ぼんやりとしたまま額に手を当てて起き上がると、身をこわばらせた。
「な、に? これ――?」
四方を注連縄で囲まれた空間。その真ん中に寝かされている。周囲を取り囲むように座る男性神官たちが目に入ると、息がとまるほどに驚いた。
春麗、清雅、水琴、夕霧、そして湟糺。いずれも負けず劣らず、それぞれに美しさと華やかさを纏う彼らは、月神に仕える巫覡たち。そんな彼らが一堂に介し、そして沙穂は巫女装束から真っ白い装束へと衣替えさせられ、普段なら祭祀が執り行われるために設けられる祭壇の結界内へ、閉じ込められるようにして横たえられていたのだ。

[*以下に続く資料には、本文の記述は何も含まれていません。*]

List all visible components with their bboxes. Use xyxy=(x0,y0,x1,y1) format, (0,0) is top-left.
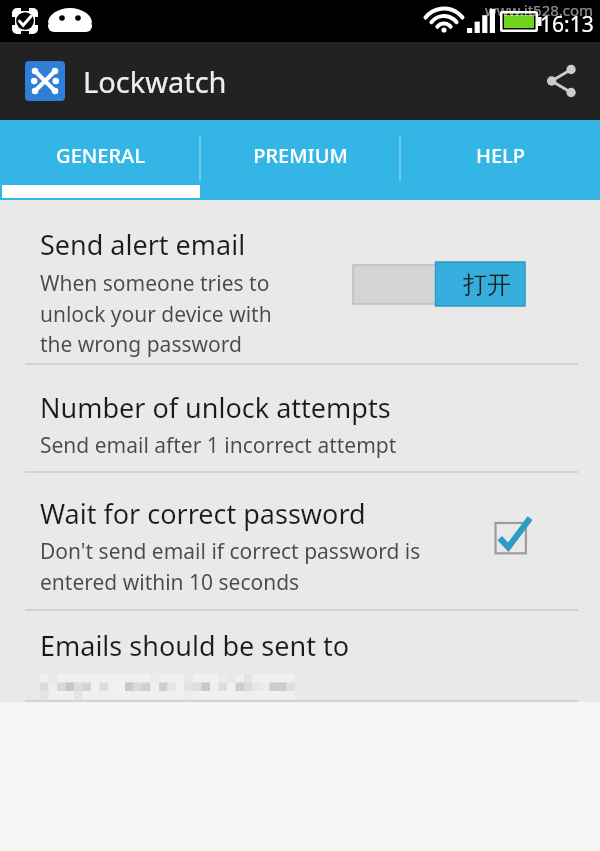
staticText: Lockwatch xyxy=(83,62,227,101)
staticText: 打开 xyxy=(463,270,511,300)
button[interactable]: Wait for correct password checkbox, chec… xyxy=(490,511,536,557)
staticText: Don't send email if correct password is … xyxy=(40,537,421,596)
button[interactable]: HELP xyxy=(400,120,600,200)
staticText: www.it528.com xyxy=(485,0,594,20)
staticText: 16:13 xyxy=(540,10,594,39)
staticText: Emails should be sent to xyxy=(40,627,350,664)
staticText: Wait for correct password xyxy=(40,495,366,532)
button[interactable]: Send alert email switch, on xyxy=(353,262,525,308)
button[interactable]: Number of unlock attempts xyxy=(0,365,600,471)
button[interactable]: PREMIUM xyxy=(200,120,400,200)
button[interactable]: Share xyxy=(528,48,594,114)
staticText: Send alert email xyxy=(40,226,246,263)
button[interactable]: GENERAL xyxy=(0,120,200,200)
staticText: Send email after 1 incorrect attempt xyxy=(40,431,397,460)
button[interactable]: Emails should be sent to xyxy=(0,611,600,700)
button[interactable]: Wait for correct password xyxy=(0,473,600,609)
staticText: GENERAL xyxy=(56,142,145,169)
staticText: PREMIUM xyxy=(253,142,348,169)
staticText: When someone tries to unlock your device… xyxy=(40,269,272,358)
staticText: Number of unlock attempts xyxy=(40,389,391,426)
button[interactable]: Send alert email xyxy=(0,200,600,363)
staticText: HELP xyxy=(476,142,525,169)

とうてい普通とはいえない状況。沙穂は一気に緊張した。
「沙穂巫女」
宮司とともに端で控えるように座っていた斎院が口を開き、ぎくっと身体を震わせた。
「は、はい。斎院さま」
「なぜ、あなたがそこにいるのか、判りますか?」
沙穂が、ここにいる理由。意識がはっきりしていたのは、未遠が呪いの言葉を放った瞬間までのこと。
「未遠が」
緊張のあまり声がかすれて、白装束の胸元をぎゅっと握り締めた。そして改めて気がついた。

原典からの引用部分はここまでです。